Three in five care homes workers ‘concerned’ about fire safety

Over half of those surveyed say that even when they reported concerns, “unsatisfactory action” was taken.


Care homes, where some of the most vulnerable people in society live, are believed to be at an increased risk of fire, with three in five care home workers admitting to serious concerns.

The new research released today marks the launch of Fire Door Safety Week (23-29th September).

The study, which was conducted among 1,000 current and former care-home employees, found three quarters believe more could be done to prevent or manage a fire, with three in five workers having reported fire safety concerns.

Over half of those surveyed say that unsatisfactory action was taken as a result of reporting their concerns.
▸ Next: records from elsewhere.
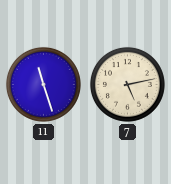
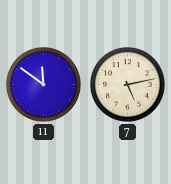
11: 11:27 -> 11:51
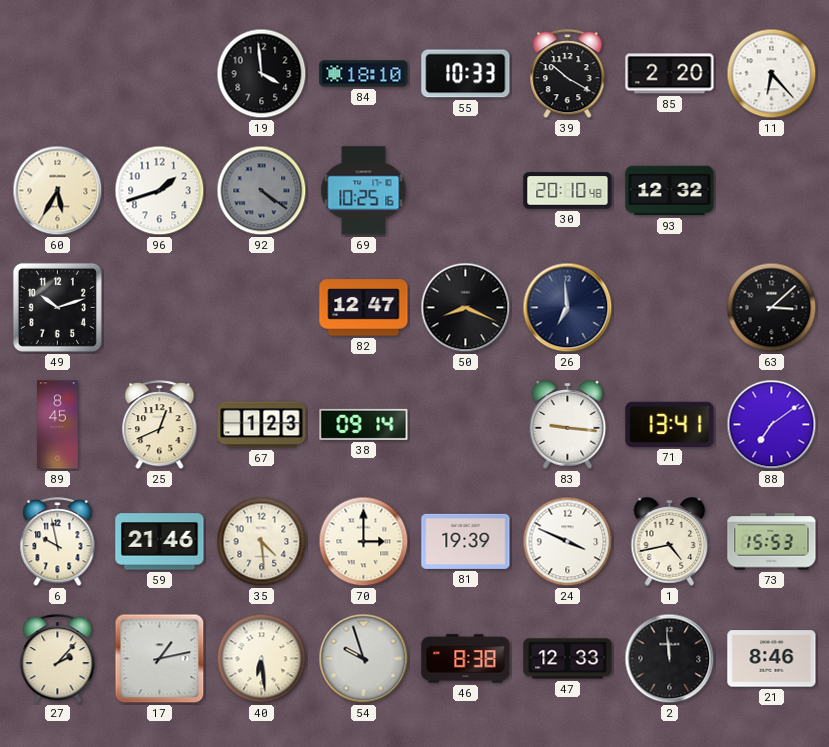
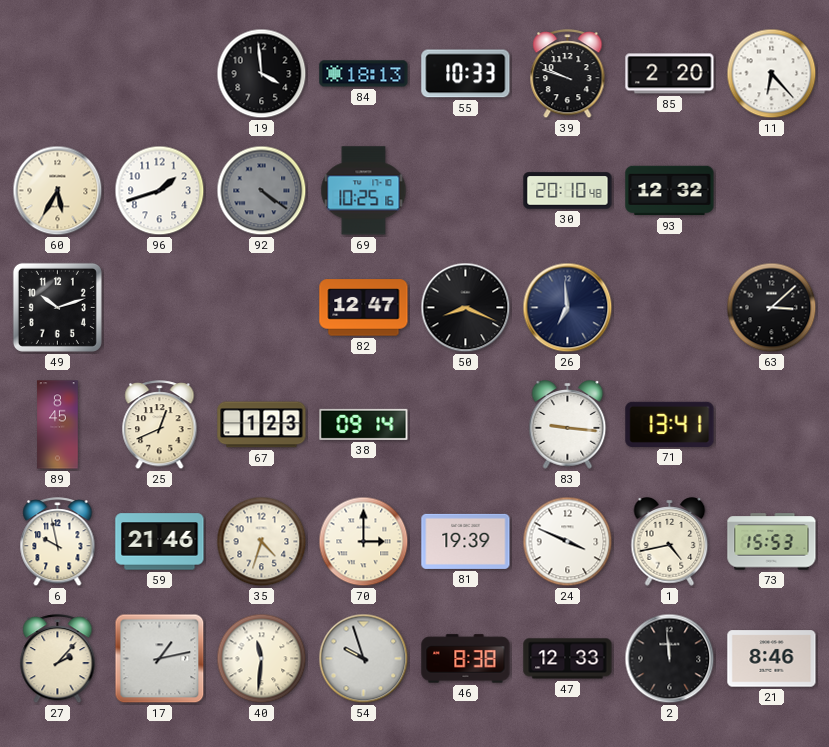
84: 18:10 -> 18:13
39: 10:20 -> 9:48
88: 7:09 -> none
35: 4:29 -> 4:33
40: 6:29 -> 11:31
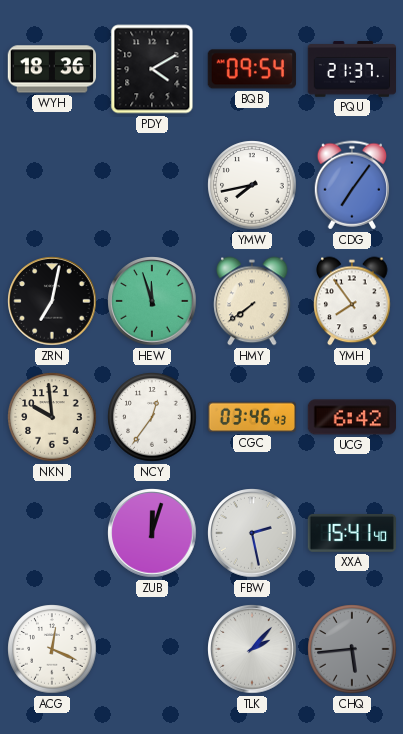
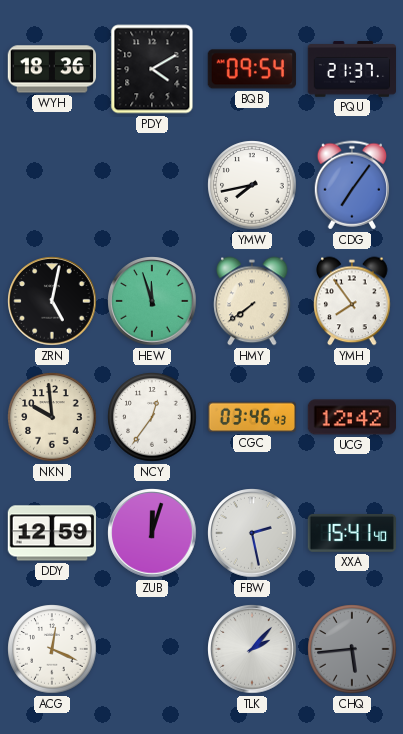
ZRN: 7:02 -> 5:02
UCG: 6:42 -> 12:42
DDY: none -> 12:59
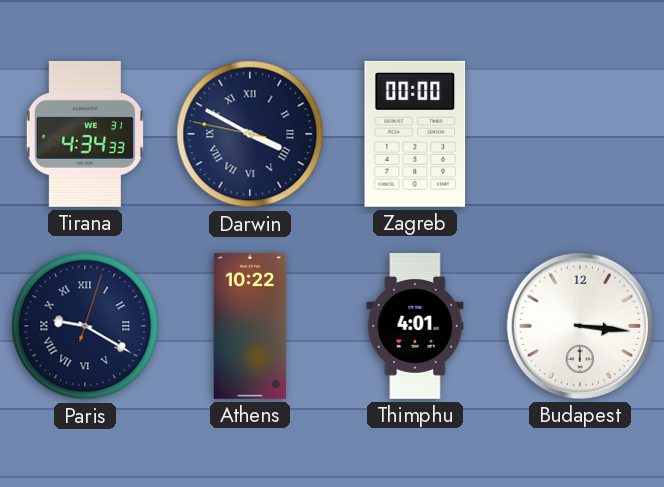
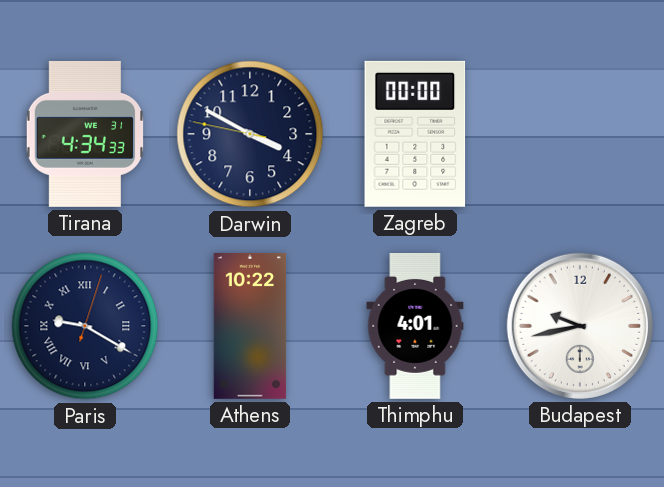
Darwin numerals: Roman -> Arabic
Budapest: 3:16 -> 9:43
A “worrying lack of clarity” is also identified, with nearly half (47%) saying they did not understand the role a fire door plays in keeping a fire contained for a specified time, while over eight in 10 (82%) admitted to deliberately keeping a fire door open.

Almost three quarters (72%) said they had witnessed or were aware of fire doors being tampered with, including removing the door closer to make doors easier to open.

According to the report, not only does this make the door closer redundant, when combined with other adjustments it could leave the fire door not fit for purpose in the event of a fire.

Fire doors placed on the market should withstand fire for 30 minutes and have test evidence to validate this.

However, respondents said that on average it would take 25 minutes to evacuate the care home where they worked, with a quarter saying it would take longer than 30 minutes.

Today’s research marks the start of Fire Door Safety Week, which this year focusses on the role that fire doors play in protecting people while asleep and at their most vulnerable – principally in specialised housing such as care homes, children’s homes and sheltered housing as well as houses in multiple occupation and communal properties.

Numerous events and campaign activities are being held throughout to help landlords, tenants, and anyone with an interest in or responsibility for fire safety at a property.

Helen Hewitt, CEO of the British Woodworking Federation, which organises Fire Door Safety Week, said: “These highly concerning findings underline how crucial fire safety is, and the fundamental role that fire doors play – especially so in light of recent instances of damaging care home fires which have threatened the lives of residents.

“Evacuation strategies in care homes are very specialised, accounting for the fact that many residents will need assistance.

“These strategies rely on the ability of fire doors to perform their function in holding back fire and smoke to allow adequate time for rescue.”

She added: “We all need to feel protected inside buildings, and especially so when we are asleep. Care homes and other specialised housing provide a living place for some of the most vulnerable people in our communities.

“The companies and other operators that run and maintain them have a responsibility to ensure their residents’ safety – and as an industry we need to continue to provide our expert support to ensure the correct specification, installation, and ongoing maintenance of fire doors.

“We hope that through raising awareness during Fire Door Safety Week, lives will be saved through a reappraisal of fire doors and safety arrangements in multiple occupancy buildings.”